Hirschau
Hinter jeder Ecke lauert ein Schelm
Zuschauer haben was zu lachen bei Premiere vom "Hirschauer Stückl" - Lustige und listige Streiche
Hirschau. (msc) Die Hirschauer Stückln gibt es ja schon lange. Aber erst jetzt macht sich die Stadt daran und arbeitet die lustigen Streiche und Begebenheiten auf. Dramatisch, kulturell, historisch, kulinarisch, literarisch oder satirisch werden sie durchleuchtet und mit Fantasie und Feuereifer im Freilichtfestspiel "Hirschauer Stückl" nachgespielt (siehe auch Seite 16).
80 Schauspieler, etliche Musikanten, Pferde und Kutsche, Ziege, Kuh und Affe sowie viele Helfer hinter der Bühne machten die bestens besuchte Uraufführung am Freitagabend zum Erfolg. Nur das Wetter spielte nicht so ganz mit. Aber zum Glück musste das Spektakel nicht ins Wasser fallen, auch wenn der Wettergott reichlich davon im Vorprogramm verschüttet hat.Nur ziemlich kalt war's. Nach gut drei Stunden fröstelte es die Besucher schon ganz schön, was wohl der Grund dafür war, dass der Schlussbeifall nicht so temperamentvoll ausfiel, wie es die Schauspieler verdient hätten.
Nach der Begrüßung durch Bürgermeister Hans Drexler geht's auch gleich los. Leierkasten, Löschwagen und Leichenzug eröffnen das Spiel, das im Biedermeier angesiedelt ist. Die Zeiten sind beschaulich, behaglich und ziemlich spießig, jeder kennt jeden, alles hat seinen festen Platz und seinen gemütlichen Gang. Bis ein Großstädter nach Hirschau kommt und für einige Unruhe sorgt.
Der Fremde Herr Buche erbt das Anwesen einer verstorbenen Verwandten in Hirschau und will in dem kleinen Städtchen große Projekte realisieren. Mit List und Fantasie widersetzen sich die Hirschauer Bürger.
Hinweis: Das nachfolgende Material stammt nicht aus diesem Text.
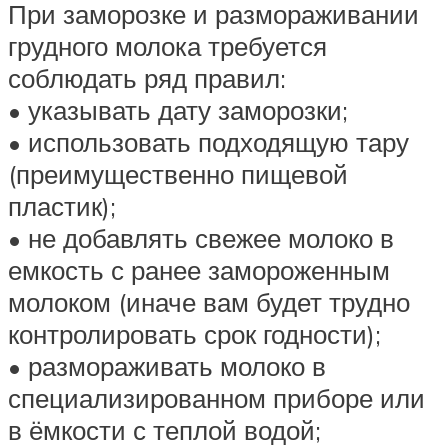
При заморозке и размораживании
грудного молока требуется
соблюдать ряд правил:
• указывать дату заморозки;
• использовать подходящую тару
(преимущественно пищевой
пластик);
• не добавлять свежее молоко в
емкость с ранее замороженным
молоком (иначе вам будет трудно
контролировать срок годности);
• размораживать молоко в
специализированном приборе или
в ёмкости с теплой водой;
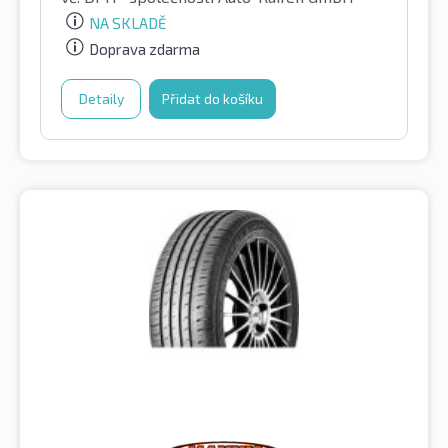
NA SKLADĚ
Doprava zdarma
Detaily
Přidat do košíku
Der Fremde hat eine Tochter namens Annemarie. Die ist dem Papa nachgereist und findet es in dem Landstädtchen viel schöner als in der Großstadt. Und sie verliebt sich in den jungen Bauleiter Sebastian. Intrigen werden gesponnen, Streiche ausgeheckt, eine Liebesgeschichte bahnt sich an.
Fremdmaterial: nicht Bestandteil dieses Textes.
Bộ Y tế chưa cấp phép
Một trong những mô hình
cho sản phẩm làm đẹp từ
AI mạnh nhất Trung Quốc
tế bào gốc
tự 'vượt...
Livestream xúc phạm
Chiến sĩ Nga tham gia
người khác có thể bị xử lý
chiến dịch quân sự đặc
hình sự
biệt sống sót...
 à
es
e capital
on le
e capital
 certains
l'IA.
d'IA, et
Diese Rahmenhandlung gibt Raum für die Hirschauer Schelmenstücke: Die eifrige Feuerwehr nimmt anstelle der Löschpumpe die Drehorgel mit zum Einsatz. Herr Buche, der Fremde, macht sich mit Sack und Kerze auf zum Älwertritscherlfangen. Und das Rathaus wird kurzerhand verschoben, weil es nicht am rechten Platz steht.
Alles lassen sie auffahren und aufmarschieren, die Hirschauer. Einen Kutschwagen mit Pferden, eine Kuh und eine Ziege, einen Leichenzug mit gar großartigen Sängerinnen und einer inbrünstigen Blasmusik. Ein fleißiges Heer an Arbeitern hängt an der Leiter wie die sieben Schwaben am Spieß, eine fesche Wirtin schenkt Bier und Obstwasser aus und zum Schluss bringt die Eisenbahn die Urlauber zum Monte-Sandberg.
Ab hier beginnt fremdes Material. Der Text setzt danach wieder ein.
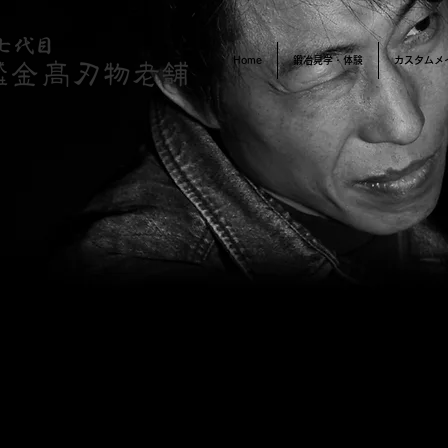
Home
鍛冶見学・体験
カスタムメ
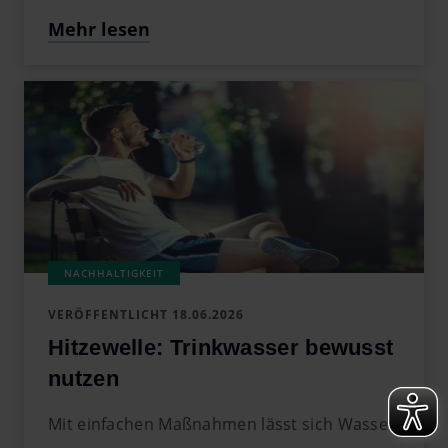
Mehr lesen
VERÖFFENTLICHT
18.06.2026
Hitzewelle: Trinkwasser bewusst
nutzen
Mit einfachen Maßnahmen lässt sich Wasser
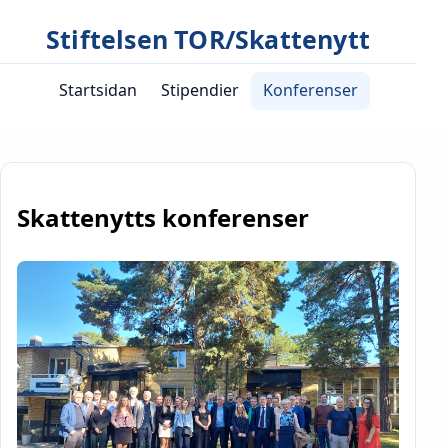
Stiftelsen TOR/Skattenytt
Startsidan
Stipendier
Konferenser
Skattenytts konferenser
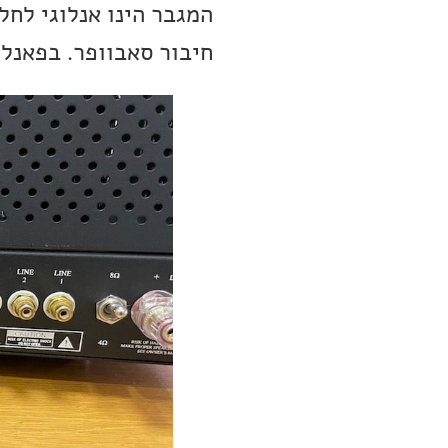
חיבור סאבוופר. בפאנל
Viele lustige und gute Ideen stecken in der Inszenierung. Oft brandet Gelächter auf im Publikum. Man kennt die Spieler, die viel Fleiß und Schweiß investiert haben, damit das große Stück von den Stückln gelingen kann. "Man hat sie schon beim Einkaufen erkannt, die, die mitspielen", erzählt ein Zuschauer. "Plötzlich haben ganz viele Hirschauer einen Bart getragen."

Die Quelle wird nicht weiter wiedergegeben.